## PROBLEM REQUIREMENTS
The complete listing goes into the output exactly, without its pictures.

## SOURCE DATA
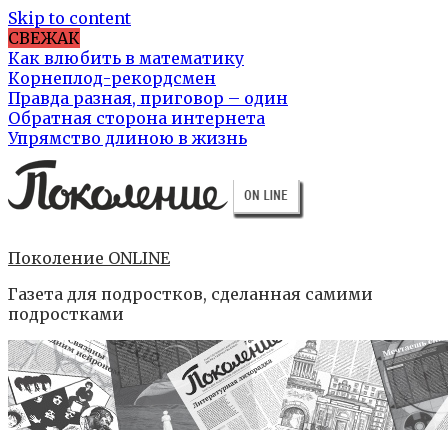
Skip to content
СВЕЖАК
Как влюбить в математику
Корнеплод-рекордсмен
Правда разная, приговор – один
Обратная сторона интернета
Упрямство длиною в жизнь
Поколение ONLINE
Газета для подростков, сделанная самими
подростками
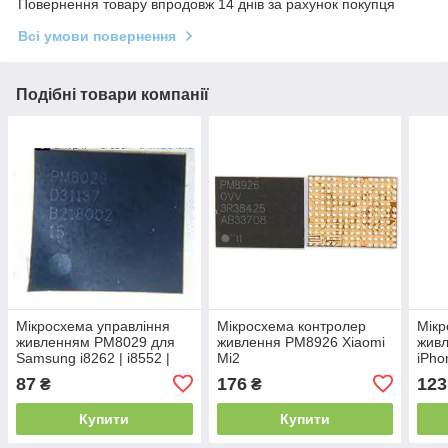
Повернення товару впродовж 14 днів за рахунок покупця
Всі умови повернення
Подібні товари компанії
Мікросхема управління
Мікросхема контролер
Мікр
живленням PM8029 для
живлення PM8926 Xiaomi
жив
Samsung i8262 | i8552 |
Mi2
iPho
S6310 | S6312 | S6500 |
Air
87
176
123
₴
₴
S7500 | S7530 |
Купити
Купити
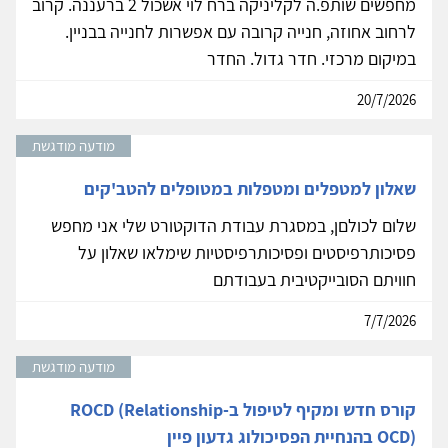
מחפשים שותפ.ה לקליניקה ברח לוי אשכול 2 ברעננה. קרוב
לרחוב אחוזה, חנייה קרובה עם אפשרות לחנייה בבניין.
במיקום מרכזי. חדר גדול. החדר
20/7/2026
מודעה מודגשת
שאלון למטפלים ומטפלות במטופלים להטב'קים
שלום לכולםן, במסגרת עבודת הדוקטורט שלי אני מחפש
פסיכותרפיסטים ופסיכותרפיסטיות שימלאו שאלון על
חוויתם הסובייקטיבית בעבודתם
7/7/2026
מודעה מודגשת
קורס חדש ומקיף לטיפול ב-ROCD (Relationship
OCD) בהנחיית הפסיכולוג גדעון פיין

## SOLUTION TO THIS TASK
Skip to content
СВЕЖАК
Как влюбить в математику
Корнеплод-рекордсмен
Правда разная, приговор – один
Обратная сторона интернета
Упрямство длиною в жизнь
Поколение ONLINE
Газета для подростков, сделанная самими
подростками
Повернення товару впродовж 14 днів за рахунок покупця
Всі умови повернення
Подібні товари компанії
Мікросхема управління
Мікросхема контролер
Мікр
живленням PM8029 для
живлення PM8926 Xiaomi
жив
Samsung i8262 | i8552 |
Mi2
iPho
S6310 | S6312 | S6500 |
Air
87
176
123
₴
₴
S7500 | S7530 |
Купити
Купити
מחפשים שותפ.ה לקליניקה ברח לוי אשכול 2 ברעננה. קרוב
לרחוב אחוזה, חנייה קרובה עם אפשרות לחנייה בבניין.
במיקום מרכזי. חדר גדול. החדר
20/7/2026
מודעה מודגשת
שאלון למטפלים ומטפלות במטופלים להטב'קים
שלום לכולםן, במסגרת עבודת הדוקטורט שלי אני מחפש
פסיכותרפיסטים ופסיכותרפיסטיות שימלאו שאלון על
חוויתם הסובייקטיבית בעבודתם
7/7/2026
מודעה מודגשת
קורס חדש ומקיף לטיפול ב-ROCD (Relationship
OCD) בהנחיית הפסיכולוג גדעון פיין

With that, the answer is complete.